> _What needs to be done_
Transcribe all records exactly; omit pictures.

> _Records supplied_
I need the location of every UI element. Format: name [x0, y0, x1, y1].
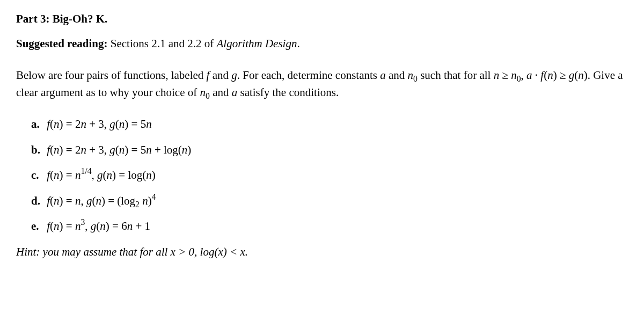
list-item: e. f(n) = n3, g(n) = 6n + 1 — [31, 218, 628, 235]
cond-af-ge-g: a · f(n) ≥ g(n) — [526, 69, 588, 82]
item-b-math: f(n) = 2n + 3, g(n) = 5n + log(n) — [47, 143, 191, 156]
item-label-a: a. — [31, 116, 44, 133]
part-heading: Part 3: Big-Oh? K. — [16, 11, 628, 28]
item-d-math: f(n) = n, g(n) = (log2 n)4 — [47, 194, 156, 207]
instructions: Below are four pairs of functions, label… — [16, 67, 628, 101]
item-label-b: b. — [31, 142, 44, 159]
item-a-math: f(n) = 2n + 3, g(n) = 5n — [47, 118, 151, 130]
item-e-math: f(n) = n3, g(n) = 6n + 1 — [47, 220, 150, 232]
hint: Hint: you may assume that for all x > 0,… — [16, 244, 628, 261]
list-item: d. f(n) = n, g(n) = (log2 n)4 — [31, 193, 628, 210]
reading-text-after: . — [297, 37, 299, 50]
item-label-c: c. — [31, 167, 44, 184]
instr-text: , — [521, 69, 527, 82]
instr-text: satisfy the conditions. — [237, 86, 339, 99]
hint-text: Hint: you may assume that for all — [16, 245, 171, 258]
hint-math: log(x) < x — [200, 245, 245, 258]
reading-book: Algorithm Design — [217, 37, 297, 50]
list-item: b. f(n) = 2n + 3, g(n) = 5n + log(n) — [31, 142, 628, 159]
reading-text-before: Sections 2.1 and 2.2 of — [108, 37, 217, 50]
instr-text: Below are four pairs of functions, label… — [16, 69, 207, 82]
suggested-reading: Suggested reading: Sections 2.1 and 2.2 … — [16, 35, 628, 53]
instr-text: such that for all — [418, 69, 494, 82]
var-a: a — [232, 86, 238, 99]
list-item: a. f(n) = 2n + 3, g(n) = 5n — [31, 116, 628, 133]
instr-text: and — [209, 69, 231, 82]
instr-text: . For each, determine constants — [237, 69, 380, 82]
hint-text: . — [245, 245, 248, 258]
hint-math: x > 0, — [171, 245, 200, 258]
var-g: g — [231, 69, 237, 82]
cond-n-ge-n0: n ≥ n0 — [494, 69, 521, 82]
item-c-math: f(n) = n1/4, g(n) = log(n) — [47, 169, 156, 181]
var-n0: n0 — [200, 86, 210, 99]
var-a: a — [380, 69, 386, 82]
instr-text: and — [386, 69, 408, 82]
list-item: c. f(n) = n1/4, g(n) = log(n) — [31, 167, 628, 184]
item-label-e: e. — [31, 218, 44, 235]
item-label-d: d. — [31, 193, 44, 210]
var-n0: n0 — [408, 69, 418, 82]
instr-text: and — [210, 86, 232, 99]
problem-list: a. f(n) = 2n + 3, g(n) = 5n b. f(n) = 2n… — [16, 116, 628, 235]
reading-label: Suggested reading: — [16, 37, 108, 50]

> _Solution to this problem_
I need the location of every UI element. Format: name [x0, y0, x1, y1].
list-item: e. f(n) = n3, g(n) = 6n + 1 — [31, 218, 628, 235]
cond-af-ge-g: a · f(n) ≥ g(n) — [526, 69, 588, 82]
item-b-math: f(n) = 2n + 3, g(n) = 5n + log(n) — [47, 143, 191, 156]
item-label-a: a. — [31, 116, 44, 133]
part-heading: Part 3: Big-Oh? K. — [16, 11, 628, 28]
item-d-math: f(n) = n, g(n) = (log2 n)4 — [47, 194, 156, 207]
instructions: Below are four pairs of functions, label… — [16, 67, 628, 101]
item-label-b: b. — [31, 142, 44, 159]
item-a-math: f(n) = 2n + 3, g(n) = 5n — [47, 118, 151, 130]
item-e-math: f(n) = n3, g(n) = 6n + 1 — [47, 220, 150, 232]
hint: Hint: you may assume that for all x > 0,… — [16, 244, 628, 261]
list-item: d. f(n) = n, g(n) = (log2 n)4 — [31, 193, 628, 210]
reading-text-after: . — [297, 37, 299, 50]
item-label-c: c. — [31, 167, 44, 184]
instr-text: , — [521, 69, 527, 82]
instr-text: satisfy the conditions. — [237, 86, 339, 99]
hint-text: Hint: you may assume that for all — [16, 245, 171, 258]
hint-math: log(x) < x — [200, 245, 245, 258]
reading-book: Algorithm Design — [217, 37, 297, 50]
list-item: b. f(n) = 2n + 3, g(n) = 5n + log(n) — [31, 142, 628, 159]
reading-text-before: Sections 2.1 and 2.2 of — [108, 37, 217, 50]
instr-text: Below are four pairs of functions, label… — [16, 69, 207, 82]
suggested-reading: Suggested reading: Sections 2.1 and 2.2 … — [16, 35, 628, 53]
instr-text: such that for all — [418, 69, 494, 82]
var-a: a — [232, 86, 238, 99]
list-item: a. f(n) = 2n + 3, g(n) = 5n — [31, 116, 628, 133]
instr-text: and — [209, 69, 231, 82]
instr-text: . For each, determine constants — [237, 69, 380, 82]
hint-text: . — [245, 245, 248, 258]
hint-math: x > 0, — [171, 245, 200, 258]
var-g: g — [231, 69, 237, 82]
cond-n-ge-n0: n ≥ n0 — [494, 69, 521, 82]
item-c-math: f(n) = n1/4, g(n) = log(n) — [47, 169, 156, 181]
var-n0: n0 — [200, 86, 210, 99]
var-a: a — [380, 69, 386, 82]
instr-text: and — [386, 69, 408, 82]
list-item: c. f(n) = n1/4, g(n) = log(n) — [31, 167, 628, 184]
item-label-e: e. — [31, 218, 44, 235]
item-label-d: d. — [31, 193, 44, 210]
var-n0: n0 — [408, 69, 418, 82]
instr-text: and — [210, 86, 232, 99]
problem-list: a. f(n) = 2n + 3, g(n) = 5n b. f(n) = 2n… — [16, 116, 628, 235]
reading-label: Suggested reading: — [16, 37, 108, 50]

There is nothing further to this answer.